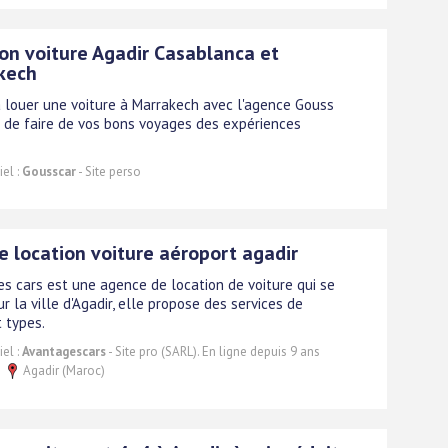
on voiture Agadir Casablanca et
kech
 louer une voiture à Marrakech avec l'agence Gouss
n de faire de vos bons voyages des expériences
el :
Gousscar
- Site perso
 location voiture aéroport agadir
s cars est une agence de location de voiture qui se
r la ville d'Agadir, elle propose des services de
t types.
el :
Avantagescars
- Site pro (SARL). En ligne depuis 9 ans
Agadir (Maroc)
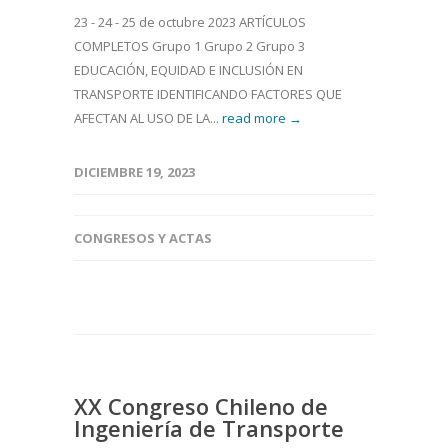
23 - 24 - 25 de octubre 2023 ARTÍCULOS
COMPLETOS Grupo 1 Grupo 2 Grupo 3
EDUCACIÓN, EQUIDAD E INCLUSIÓN EN
TRANSPORTE IDENTIFICANDO FACTORES QUE
AFECTAN AL USO DE LA...
read more →
DICIEMBRE 19, 2023
CONGRESOS Y ACTAS
XX Congreso Chileno de
Ingeniería de Transporte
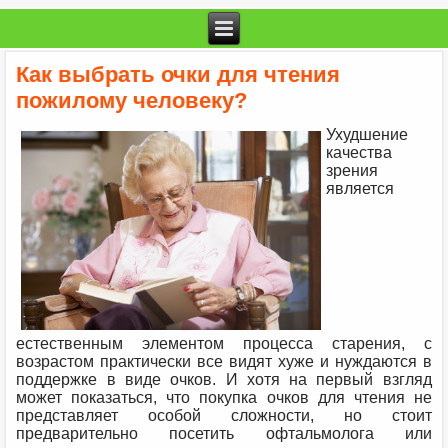
Как выбрать очки для чтения
пожилому человеку?
Ухудшение
качества
зрения
является
естественным элементом процесса старения, с
возрастом практически все видят хуже и нуждаются в
поддержке в виде очков. И хотя на первый взгляд
может показаться, что покупка очков для чтения не
представляет особой сложности, но стоит
предварительно посетить офтальмолога или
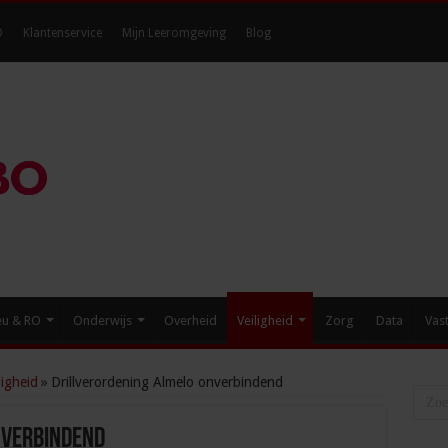
O
Klantenservice
Mijn Leeromgeving
Blog
eu & RO
Onderwijs
Overheid
Veiligheid
Zorg
Data
Vas
igheid
»
Drillverordening Almelo onverbindend
nverbindend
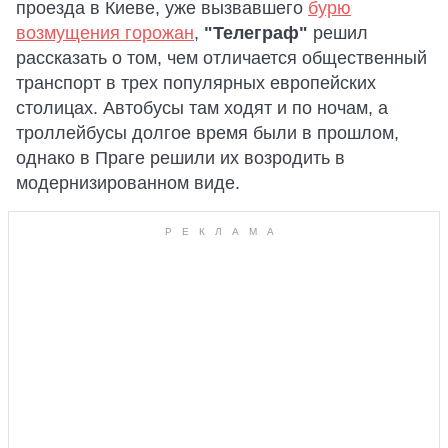
проезда в Киеве, уже вызвавшего
бурю
возмущения горожан
,
"Телеграф"
решил
рассказать о том, чем отличается общественный
транспорт в трех популярных европейских
столицах. Автобусы там ходят и по ночам, а
троллейбусы долгое время были в прошлом,
однако в Праге решили их возродить в
модернизированном виде.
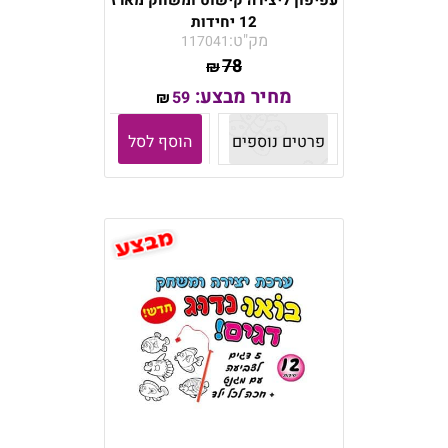
עפיפון ליצירה קישוט ומשחק מארז
12 יחידות
מק"ט:
117041
78
₪
מחיר מבצע:
59
₪
פרטים נוספים
הוסף לסל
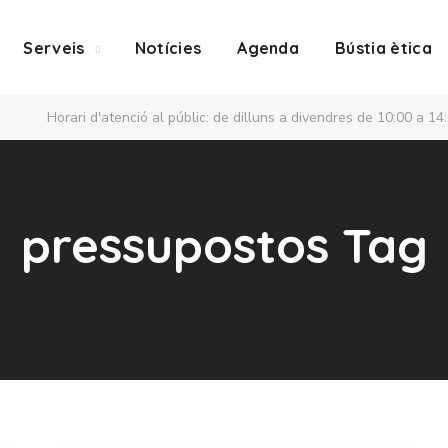
Serveis
Notícies
Agenda
Bústia ètica
Horari d'atenció al públic: de dilluns a divendres de 10:00 a 14
pressupostos Tag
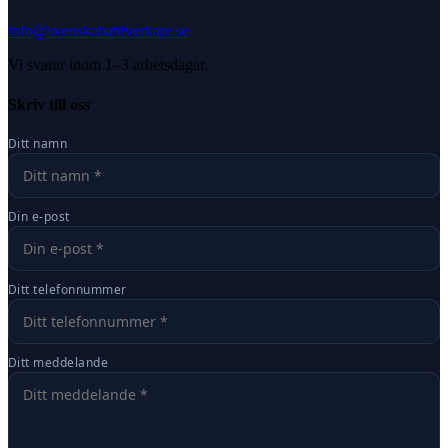
info@svenskahantverkare.se
Vi svarar inom 1–3 arbetsdagar.
Skriv till oss
Ditt namn
Din e-post
Ditt telefonnummer
Ditt meddelande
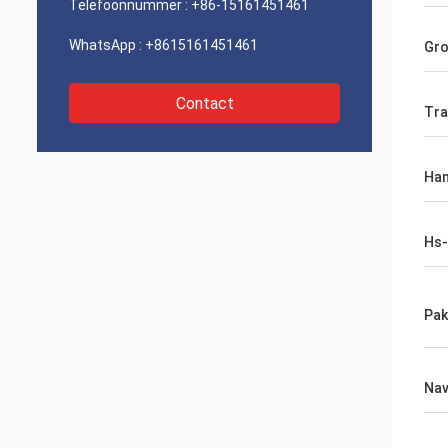
Telefoonnummer :
+86-15161451461
WhatsApp :
+8615161451461
Gro
Contact
Tra
Han
Hs
Pak
Nav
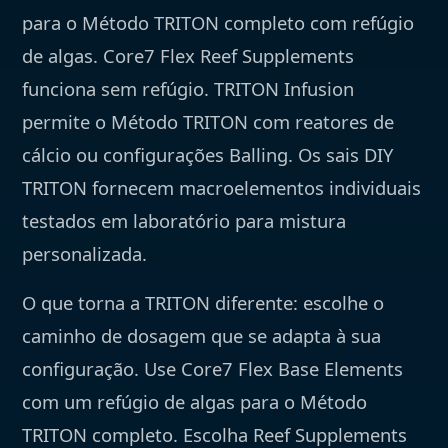
para o Método TRITON completo com refúgio
de algas. Core7 Flex Reef Supplements
funciona sem refúgio. TRITON Infusion
permite o Método TRITON com reatores de
cálcio ou configurações Balling. Os sais DIY
TRITON fornecem macroelementos individuais
testados em laboratório para mistura
personalizada.
O que torna a TRITON diferente: escolhe o
caminho de dosagem que se adapta à sua
configuração. Use Core7 Flex Base Elements
com um refúgio de algas para o Método
TRITON completo. Escolha Reef Supplements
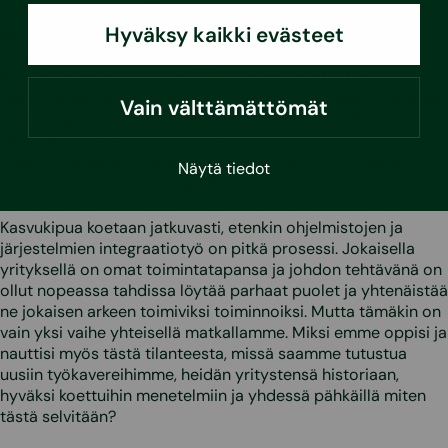
kotimaisia yrityksiä. Heidän jokaisen kanssa aloitettiin
Hyväksy kaikki evästeet
keskustelut integraatiotoimenpiteistä ja luotiin omat
aikataulut, sillä emme ole halunneet pakottaa henkistä
muutosta vaan antaa sen tulla luonnostaan keskustelujen
sekä ajan kanssa. Koemme, että olemme vahvempia yhdessä
Vain välttämättömät
kuin erikseen, mutta haluamme antaa muutokselle aikaa.
Koemme Raksystemsillä yritys- ja työidentiteetin vahvana ja
ymmärrämme, että näin on myös muualla. Pakottamalla
Näytä tiedot
saadaan harvoin hyviä lopputuloksia.
Kasvukipua koetaan jatkuvasti, etenkin ohjelmistojen ja
järjestelmien integraatiotyö on pitkä prosessi. Jokaisella
yrityksellä on omat toimintatapansa ja johdon tehtävänä on
ollut nopeassa tahdissa löytää parhaat puolet ja yhtenäistää
ne jokaisen arkeen toimiviksi toiminnoiksi. Mutta tämäkin on
vain yksi vaihe yhteisellä matkallamme. Miksi emme oppisi ja
nauttisi myös tästä tilanteesta, missä saamme tutustua
uusiin työkavereihimme, heidän yritystensä historiaan,
hyväksi koettuihin menetelmiin ja yhdessä pähkäillä miten
tästä selvitään?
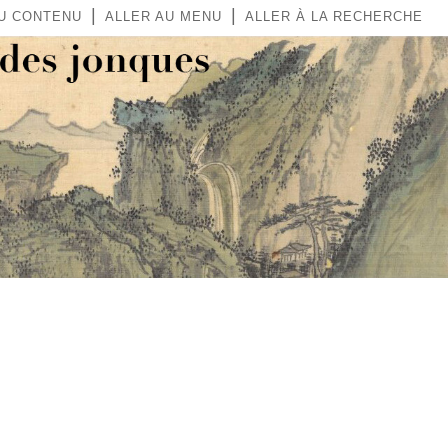
|
|
AU CONTENU
ALLER AU MENU
ALLER À LA RECHERCHE
 DES JONQUES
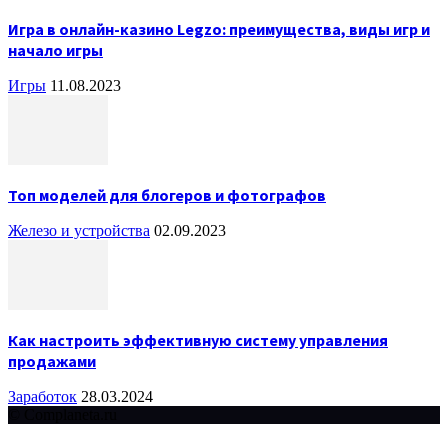
Игра в онлайн-казино Legzo: преимущества, виды игр и
начало игры
Игры
11.08.2023
Топ моделей для блогеров и фотографов
Железо и устройства
02.09.2023
Как настроить эффективную систему управления
продажами
Заработок
28.03.2024
© Complaneta.ru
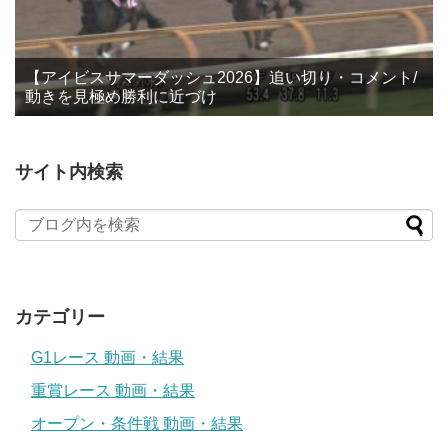
【アイビスサマーダッシュ2026】追い切り・コメント/
動きを見極め勝利に近づけ
サイト内検索
カテゴリー
G1レース 動画・結果
重賞レース 動画・結果
オープン・条件戦 動画・結果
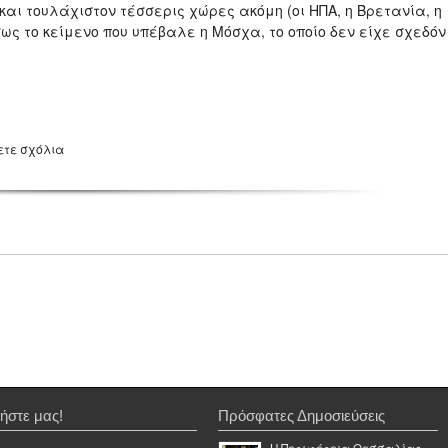
ι τουλάχιστον τέσσερις χώρες ακόμη (οι ΗΠΑ, η Βρετανία, η
ς το κείμενο που υπέβαλε η Μόσχα, το οποίο δεν είχε σχεδόν
ετε σχόλια
ήστε μας!
Πρόσφατες Δημοσιεύσεις
Η Περιφέρεια Θεσσαλίας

== == ==

Prompt
Every line in the entries above that mentions the word "jokaisen" must be shown.

Answer to the problem
kotimaisia yrityksiä. Heidän jokaisen kanssa aloitettiin
ne jokaisen arkeen toimiviksi toiminnoiksi. Mutta tämäkin on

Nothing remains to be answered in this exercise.